Collected data |
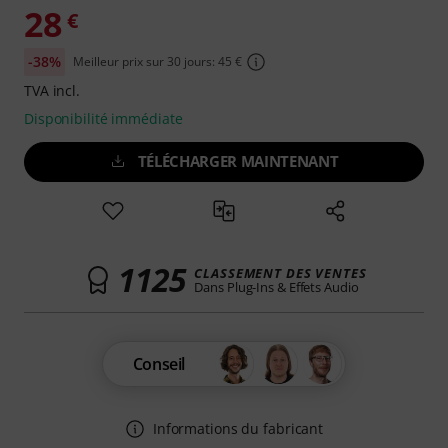
28
€
-38%
Meilleur prix sur 30 jours: 45 €
TVA incl.
Disponibilité immédiate
TÉLÉCHARGER MAINTENANT
1125
CLASSEMENT DES VENTES
Dans Plug-Ins & Effets Audio
Conseil
Informations du fabricant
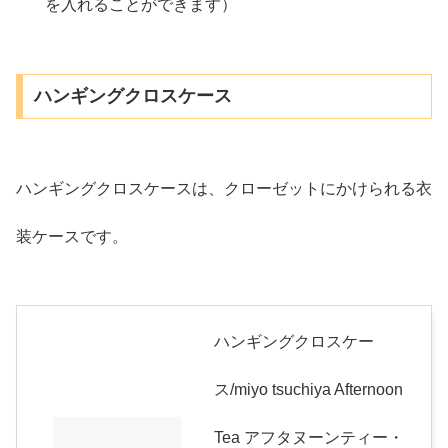
を入れることができます）
ハンギングクロスケース
ハンギングクロスケースは、クローゼットにかけられる衣
装ケースです。
ハンギングクロスケー
ス/miyo tsuchiya Afternoon
Tea アフタヌーンティー・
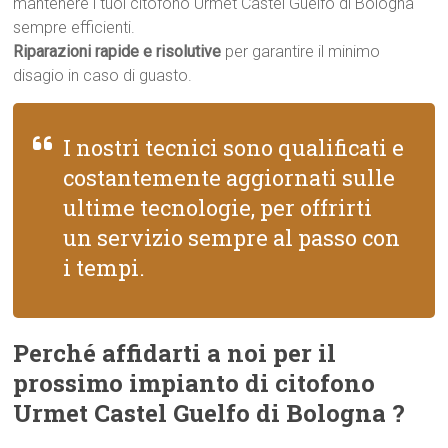
mantenere i tuoi citofono Urmet Castel Guelfo di Bologna
sempre efficienti.
Riparazioni rapide e risolutive
per garantire il minimo
disagio in caso di guasto.
I nostri tecnici sono qualificati e
costantemente aggiornati sulle
ultime tecnologie, per offrirti
un servizio sempre al passo con
i tempi.
Perché affidarti a noi per il
prossimo impianto di citofono
Urmet Castel Guelfo di Bologna ?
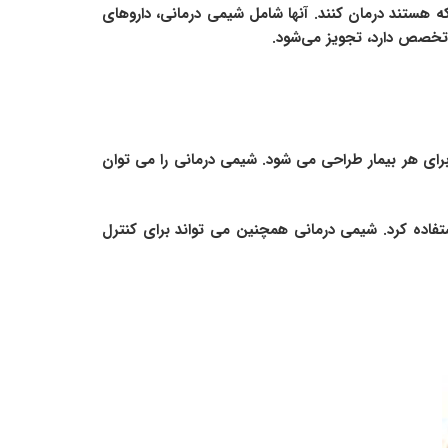
هستند درمان کنند. آنها شامل شیمی درمانی، داروهای
خصص دارد، تجویز می‌شود.
های شیمی درمانی برای کند کردن و کنترل رشد سرطان تجویز می شود. بیشتر و بیشتر، این نوع درمان بر اساس نوع NSCL برای هر بیمار طراحی می شود. شیمی درمانی را می توان
ستفاده کرد. شیمی درمانی همچنین می تواند برای کنترل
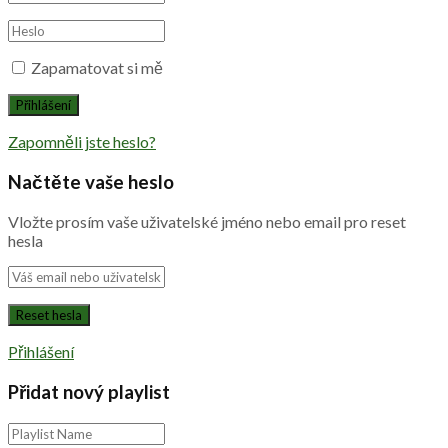
Zapamatovat si mě
Zapomněli jste heslo?
Načtěte vaše heslo
Vložte prosím vaše uživatelské jméno nebo email pro reset
hesla
Přihlášení
Přidat nový playlist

INSTRUCTIONS TO FOLLOW | Print all of the records shown above exactly, leaving out each picture.

SOLUTION FOR THIS PROBLEM |
28
€
-38%
Meilleur prix sur 30 jours: 45 €
TVA incl.
Disponibilité immédiate
TÉLÉCHARGER MAINTENANT
1125
CLASSEMENT DES VENTES
Dans Plug-Ins & Effets Audio
Conseil
Informations du fabricant
を入れることができます）
ハンギングクロスケース
ハンギングクロスケースは、クローゼットにかけられる衣
装ケースです。
ハンギングクロスケー
ス/miyo tsuchiya Afternoon
Tea アフタヌーンティー・
mantenere i tuoi citofono Urmet Castel Guelfo di Bologna
sempre efficienti.
Riparazioni rapide e risolutive
per garantire il minimo
disagio in caso di guasto.
I nostri tecnici sono qualificati e
costantemente aggiornati sulle
ultime tecnologie, per offrirti
un servizio sempre al passo con
i tempi.
Perché affidarti a noi per il
prossimo impianto di citofono
Urmet Castel Guelfo di Bologna ?
هستند درمان کنند. آنها شامل شیمی درمانی، داروهای
خصص دارد، تجویز می‌شود.
های شیمی درمانی برای کند کردن و کنترل رشد سرطان تجویز می شود. بیشتر و بیشتر، این نوع درمان بر اساس نوع NSCL برای هر بیمار طراحی می شود. شیمی درمانی را می توان
ستفاده کرد. شیمی درمانی همچنین می تواند برای کنترل
Zapamatovat si mě
Zapomněli jste heslo?
Načtěte vaše heslo
Vložte prosím vaše uživatelské jméno nebo email pro reset
hesla
Přihlášení
Přidat nový playlist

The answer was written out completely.